My mother was not a particularly happy woman. In hindsight, I believe she suffered from dysthymia. There was no physical affection between her and my father – an alcoholic. The summer before her death she told me she would have divorced my father but “in the 1960’s women (especially Catholic women)  just didn’t do that and I could not have supported you three kids.” She stay married and supported and loved her kids through decades of low-grade, persistent unhappiness.

I have passed down all of her Christmas traditions to my daughter – my only child. I think of Mom with every ornament I unwrap. She and my father are dead now. I miss her so very, very much over the holidays. It’s just my daughter and me now. No aunts, uncles, cousins or siblings to sit down with for Christmas dinner.
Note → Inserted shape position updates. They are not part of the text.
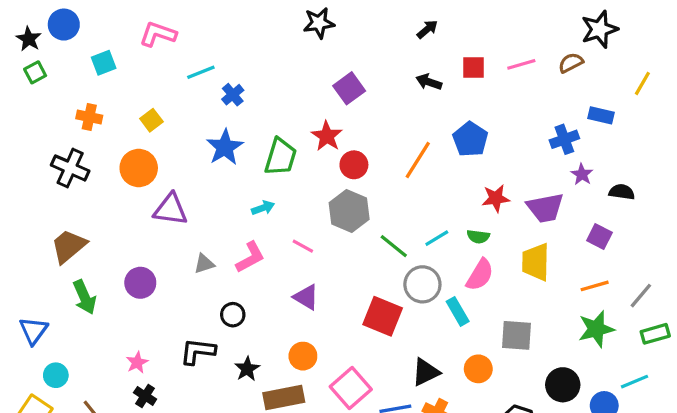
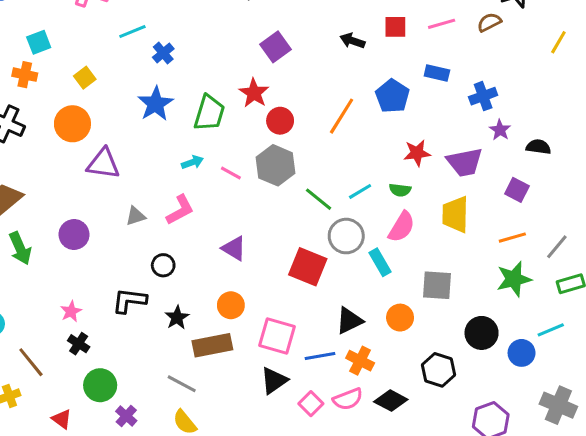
cyan square: (104, 63) -> (39, 42), moved
blue rectangle: (601, 115) -> (437, 73), moved
pink line: (303, 246) -> (231, 173), moved
pink square: (351, 388) -> (277, 336), turned -33

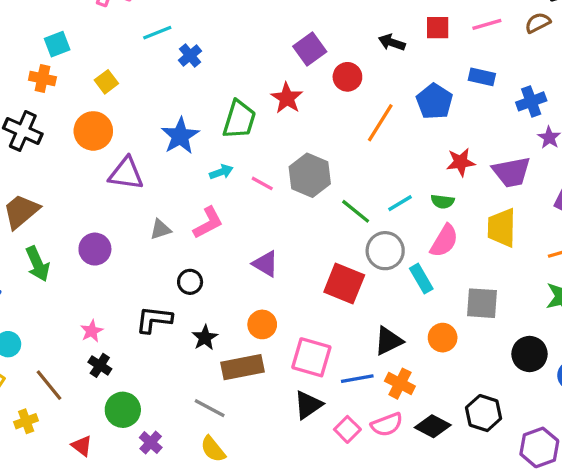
blue star: (156, 104) -> (180, 136), moved
red circle: (280, 121) -> (347, 77), moved
black hexagon: (438, 370) -> (484, 413), moved

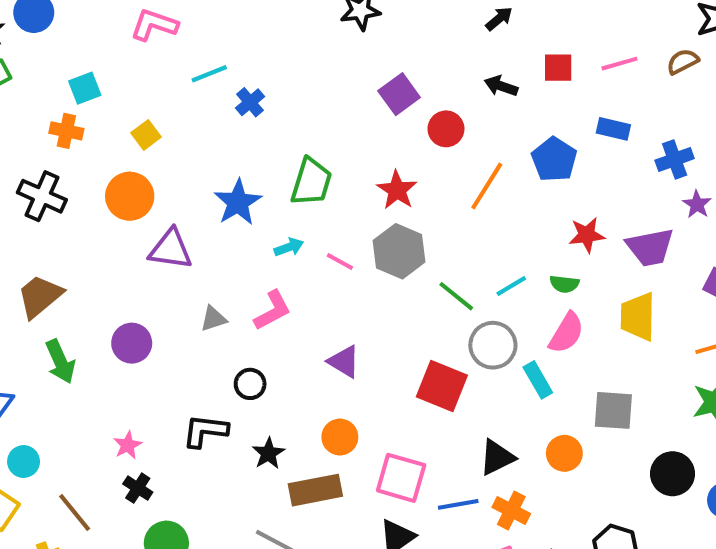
red star: (287, 98) -> (397, 190), moved

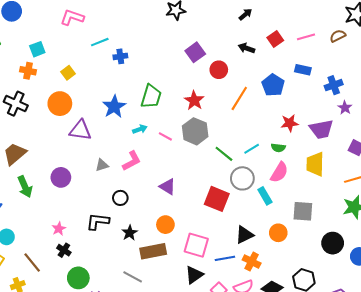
red square: (558, 68) -> (275, 39), turned -35
blue cross: (250, 102) -> (120, 56), turned 32

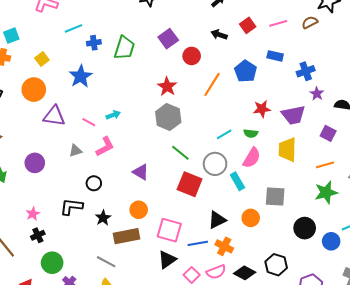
green trapezoid: (151, 96) -> (124, 48), moved
blue star: (114, 107) -> (81, 76), moved
pink line: (165, 136) -> (89, 122), moved
green line: (224, 154) -> (180, 153), moved
black cross: (64, 250) -> (38, 235), turned 32

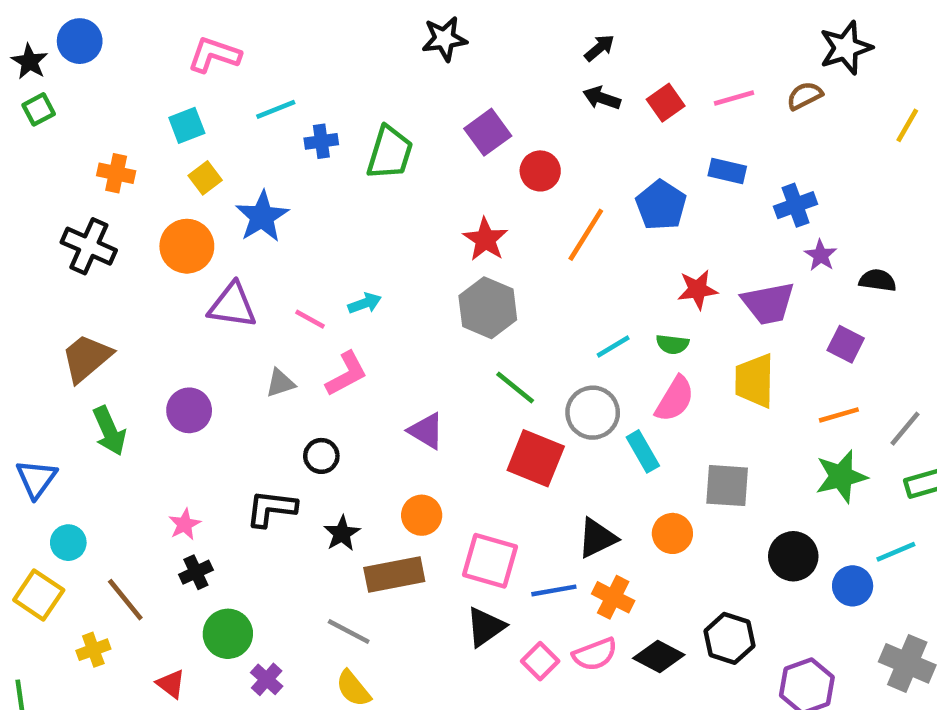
black arrow: (219, 35) -> (602, 98), moved
cyan square: (11, 36) -> (187, 125), moved
blue star: (81, 76) -> (262, 217), moved

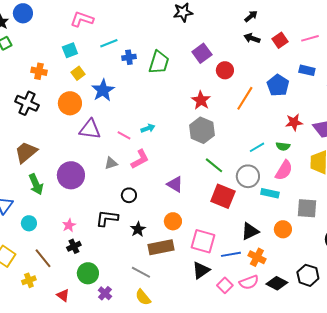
purple circle: (189, 410) -> (71, 175), size x1.4
cyan rectangle: (643, 451) -> (270, 193), turned -48
cyan circle: (68, 543) -> (29, 223), moved

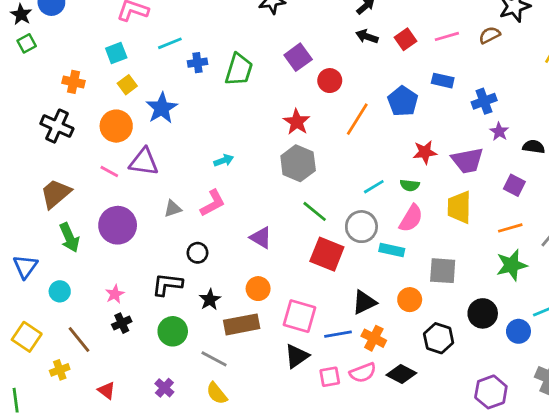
pink line: (124, 135) -> (109, 171), moved
green circle: (88, 273) -> (173, 331), moved
black hexagon: (308, 275) -> (439, 338), moved
pink square: (225, 285) -> (330, 377), turned 35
I cannot go on with this right now. I must stop these thoughts. It is 6:30 a.m. on what is looking to be a gorgeous Sunday here in South Florida. If I allow these thoughts to continue they will take root in my depression and blossom. I have this little trick I do to stop this rumination. I think of our old record-player (you kids won’t remember these). It is playing a song I do not like so I reach over, grab the arm and set the stylus down on the next song, which I like very much. I don’t have to listen to thoughts that upset me. I have the power and control to stop them but it is up to me to reach over, lift the arm of the record player off the bad song and place it on a good song.
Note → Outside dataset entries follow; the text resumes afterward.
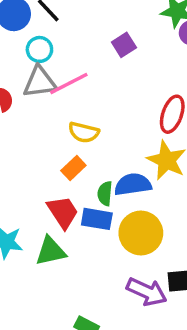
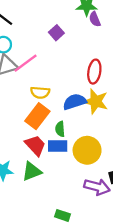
orange rectangle: (73, 168) -> (37, 116), size x1.6
blue semicircle: (133, 185) -> (75, 102), moved

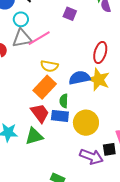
purple square: (56, 33) -> (70, 14), turned -32

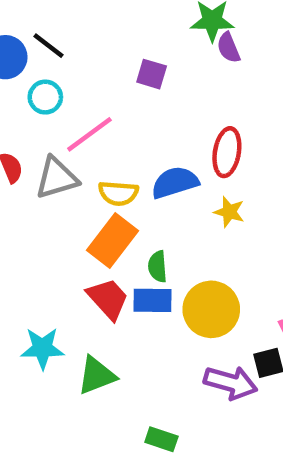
gray triangle: (22, 38) -> (57, 178), moved
blue semicircle: (80, 78) -> (175, 182), moved
yellow star: (99, 80) -> (229, 212), size x0.6
green triangle: (34, 136) -> (97, 376), moved

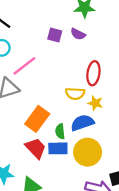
purple semicircle: (229, 48) -> (78, 34), moved, turned -40
blue semicircle: (175, 182) -> (82, 123), moved
yellow semicircle: (118, 193) -> (75, 94), moved

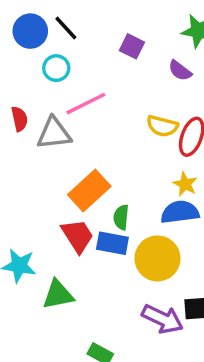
purple square: (55, 35) -> (132, 46), moved
yellow semicircle: (75, 94) -> (162, 126), moved
blue semicircle: (82, 123) -> (180, 212), moved

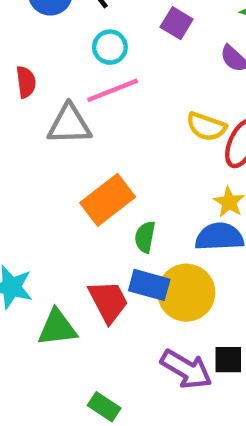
cyan circle: (56, 68) -> (110, 47), moved
red semicircle: (19, 119) -> (26, 82), moved
red trapezoid: (78, 236) -> (108, 301), moved
blue rectangle: (112, 243) -> (149, 285), moved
I end up doing this a lot during the holidays because every freakin’ where I go I am reminded that it is CHRISTMAS. THE HAP-HAP-HAPPIEST TIME OF THE YEAR. You can’t even go to the bathroom in the mall without taking Santa Baby with you. The light-poles in the parking lot are decorated. That car driving toward you has a wreath on its grill. The dogs wear festive green and red collars to remind us that it is the HAP-HAP-HAPPIEST TIME OF THE YEAR.

I don’t want the holidays to be a time of sorrow. I want the holidays to be magical. So I remember the Christmases when my daughter was was in elementary school  and learning how to read. We would stroll into Pottery Barn and she would re-arrange the silver N-O-E-L letters on the shelf to say L-E-O-N. I was the lookout, checking to make sure the sales clerk was distracted with other customers. Then we strolled out of the store, did some Christmas shopping, and returned to Pottery Barn to see if our spelling hi-jinx had been corrected. If it had, we did it again.

Or I remember the night my sister and I made well-endowed anatomically correct gingerbread people. These are the Christmas memories that make me smile. I must work to find them in my memory – which is odd because the sad holiday memories are always so vivid and readily available. Sometimes I think people with depression are just hard-wired to go to the sad memories first. Once a sad memory takes root I must pull it up, roots and all. It can seem like work but it is always worth it. Always.

My daughter is about to turn 20. She loves everything about the holidays. I love when she talks about her own memories. They are all happy. She comes home from college in 10 days. We will probably go to Pottery Barn, rearrange the N-O-E-L letters, go out for sushi, and come back and do it again.

My mom, who dedicated her teaching career to teaching kids how to read, would have smiled.